Founder Selling ICO on eBay, Says Hiring a Lawyer Was a "Big Mistake"
When you think you’ve heard it all, remember that the cryptoverse is always out to surprise you in the least expected way. In an interview with news outlet Financial Times, the founder of failed initial coin offering (ICO) Sponsy blames it all on the nitpicky world of legalities and people wanting to see a working product before investing. Now, they have to sell their whole project and idea on eBay for the price of USD 60,000.
Lawyers Are a No-No If You Want to Raise Money… Or Something
If you think this is the weirdest thing you’ve heard - and if you still can’t wrap your head around it - you’re in for a treat, because that’s far from the only strange thing you’ll read today. When Financial Times talked to Ivan Komar, Belarus-based founder of now-defunct blockchain platform that was going to help sponsors engage with their clients, he pinpointed the exact place they went wrong and never sold a single token: “We hired a lawyer and that was a big mistake for us. Because our lawyer basically told us that we should not launch any ICO before we built a real product that might have some users. And I asked him why, because I saw so many ICOs out there who did not have any idea for any product, yet they managed to raise tens of millions of dollars.”
This cardinal sin is what they would attempt to evade, if they could go back in time and start it all over again, because had they attempted to start the ICO two years ago - at Komar’s age of 19 - the “crypto craze bandwagon” would’ve been enough to propel them into the stratosphere. Due to their lawyer’s advice, however, they waited until the summer of 2018 and that was their biggest mistake. They wouldn’t have tried to have a working product first, he says, instead they’d have gone for an ICO as soon as possible since that’s “exactly what others were doing.” Alas, it was not meant to be.
The Tragic Ending that Saw Sponsy in a Graveyard… on eBay
Now that the potential millions of dollars that people were just begging to give to them and their project are out of the question, they’re hoping to settle for a mere five-digit amount through online marketplace eBay - going even further to prove that you can list pretty much anything for sale there. USD 60,000 is a steal for such a project, Komar argued to news outlet Zero Hedge, adding that it is worth at least USD 200,000. “Sponsy Blockchain Project For Sale (mobile app, web app, MVP developed)” reads the somewhat sad listing that currently has no bids and no watchers with only three days left.

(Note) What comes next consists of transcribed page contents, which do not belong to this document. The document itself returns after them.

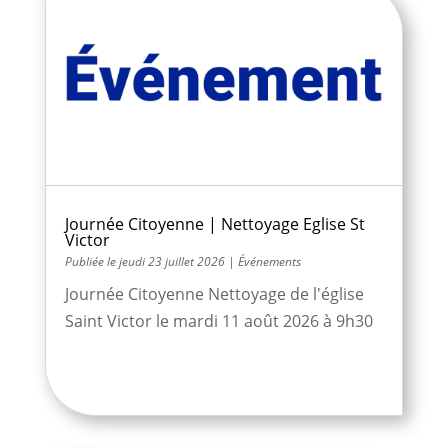
Journée Citoyenne | Nettoyage Eglise St
Victor
jeudi 23 juillet 2026
|
Événements
Journée Citoyenne Nettoyage de l'église
Saint Victor le mardi 11 août 2026 à 9h30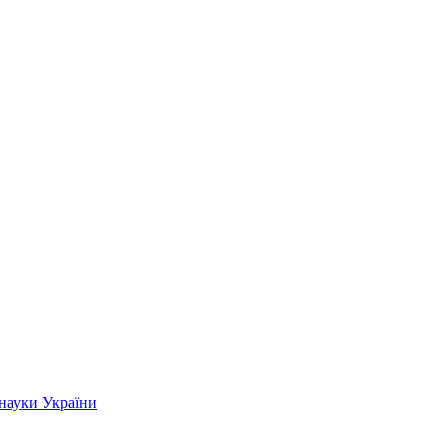
 науки України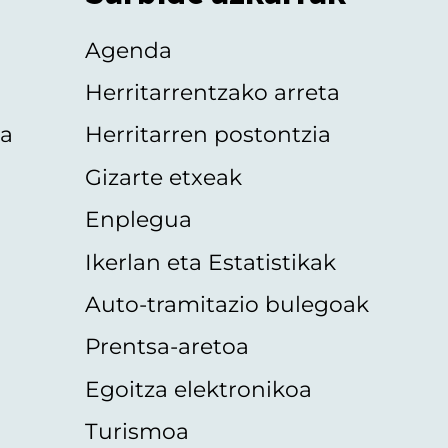
Agenda
Herritarrentzako arreta
oa
Herritarren postontzia
Gizarte etxeak
Enplegua
Ikerlan eta Estatistikak
Auto-tramitazio bulegoak
Prentsa-aretoa
Egoitza elektronikoa
Turismoa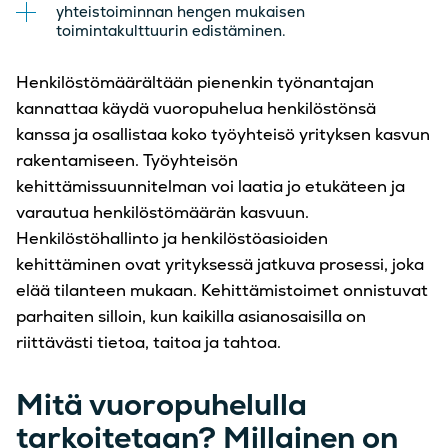
yhteistoiminnan hengen mukaisen
toimintakulttuurin edistäminen.
Henkilöstömäärältään pienenkin työnantajan
kannattaa käydä vuoropuhelua henkilöstönsä
kanssa ja osallistaa koko työyhteisö yrityksen kasvun
rakentamiseen. Työyhteisön
kehittämissuunnitelman voi laatia jo etukäteen ja
varautua henkilöstömäärän kasvuun.
Henkilöstöhallinto ja henkilöstöasioiden
kehittäminen ovat yrityksessä jatkuva prosessi, joka
elää tilanteen mukaan. Kehittämistoimet onnistuvat
parhaiten silloin, kun kaikilla asianosaisilla on
riittävästi tietoa, taitoa ja tahtoa.
Mitä vuoropuhelulla
tarkoitetaan? Millainen on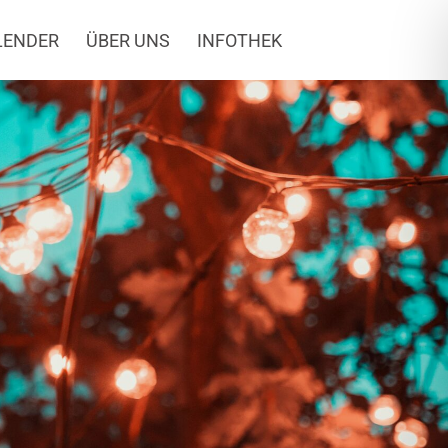
LENDER
ÜBER UNS
INFOTHEK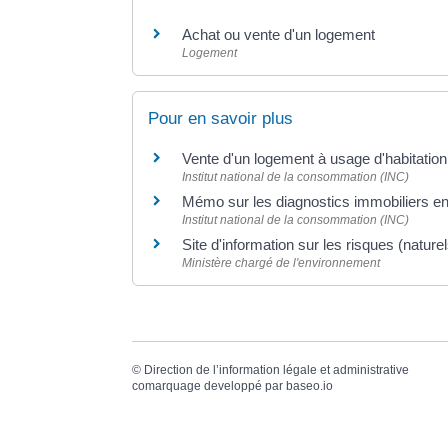
Achat ou vente d'un logement
Logement
Pour en savoir plus
Vente d'un logement à usage d'habitation 
Institut national de la consommation (INC)
Mémo sur les diagnostics immobiliers en
Institut national de la consommation (INC)
Site d'information sur les risques (natur
Ministère chargé de l'environnement
©
Direction de l’information légale et administrative
comarquage developpé par
baseo.io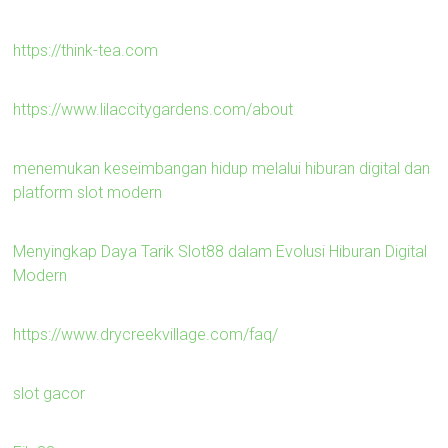
https://think-tea.com
https://www.lilaccitygardens.com/about
menemukan keseimbangan hidup melalui hiburan digital dan
platform slot modern
Menyingkap Daya Tarik Slot88 dalam Evolusi Hiburan Digital
Modern
https://www.drycreekvillage.com/faq/
slot gacor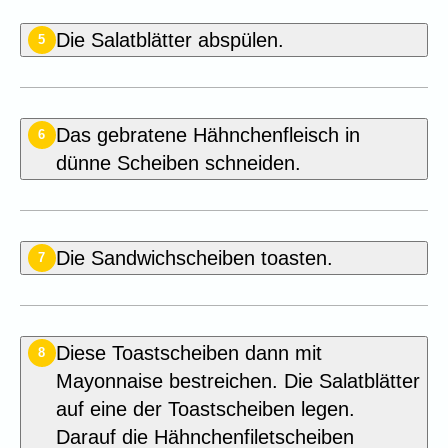
Die Salatblätter abspülen.
5
Das gebratene Hähnchenfleisch in
6
dünne Scheiben schneiden.
Die Sandwichscheiben toasten.
7
Diese Toastscheiben dann mit
8
Mayonnaise bestreichen. Die Salatblätter
auf eine der Toastscheiben legen.
Darauf die Hähnchenfiletscheiben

Although not mentioned in the title, the package also contains a “full set of investment documents” that are “designed and approved by investment bankers.” Which ones, you may ask? Komar, shockingly, reveals: “‘Approved’ might be a huge word for it. It might be some kind of exaggeration. We did have a law firm based in the UK that ran some sort of audit of our project, and it ranked it, and the rank that we got was pretty high and the risk we got was pretty low. This was an audit by a British firm. This couldn’t be called a fully fledged investment banking audit, it’s just some firm that was considering investing in crypto.”
But blockchain is the new solution for everything!

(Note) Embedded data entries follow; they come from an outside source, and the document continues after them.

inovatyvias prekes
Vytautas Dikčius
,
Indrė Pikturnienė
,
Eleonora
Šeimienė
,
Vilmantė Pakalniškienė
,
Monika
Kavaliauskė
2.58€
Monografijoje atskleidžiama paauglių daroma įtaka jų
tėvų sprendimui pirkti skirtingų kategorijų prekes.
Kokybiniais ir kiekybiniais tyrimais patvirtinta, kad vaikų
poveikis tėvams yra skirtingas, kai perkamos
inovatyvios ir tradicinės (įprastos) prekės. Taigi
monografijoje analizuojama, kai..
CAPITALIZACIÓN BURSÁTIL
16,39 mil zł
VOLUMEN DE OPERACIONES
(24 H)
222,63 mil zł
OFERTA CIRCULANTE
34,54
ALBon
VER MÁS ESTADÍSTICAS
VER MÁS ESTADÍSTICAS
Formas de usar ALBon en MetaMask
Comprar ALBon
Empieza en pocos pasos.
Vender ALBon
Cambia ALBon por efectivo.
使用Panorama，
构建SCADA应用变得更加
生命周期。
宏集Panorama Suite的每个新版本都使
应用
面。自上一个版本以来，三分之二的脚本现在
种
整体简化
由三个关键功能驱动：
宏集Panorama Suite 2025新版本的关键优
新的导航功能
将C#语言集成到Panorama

Maybe… but not for Sponsy. As Komar admits to Zero Hedge, the project never even needed blockchain to work. “The core business model would run just as well in the centralised world without any tokens or crypto or blockchain... They can easily eliminate the crypto functionality out of this. The core component is a platform — it doesn’t require any crypto or blockchain component to work. Just a typical, centralised server.”
The situation brings both the cryptoverse and haters together through laughter
No matter how much you’d defend blockchain and crypto, even to death, you probably can’t help but realize the absurdity of the situation. You’re not the only one there. “‘We hired a lawyer and that was a big mistake for us.’ - The Onion [an American satirical website] could not have come up with a better quote to summarize the ICO craze,” reads one comment on the Financial Times piece. Others remember that April 1st is less than a week away: “For a minute I thought you'd posted a week early. Just the name 'Sponsy' on its own is priceless!” writes another poster.
And, to summarize the silliness, another commenter says, “I am sorely tempted to offer him ten shekels, solely to excite Mr Komar's wrath. On the other hand, he might accept that offer, leaving me a tiny bit poorer.”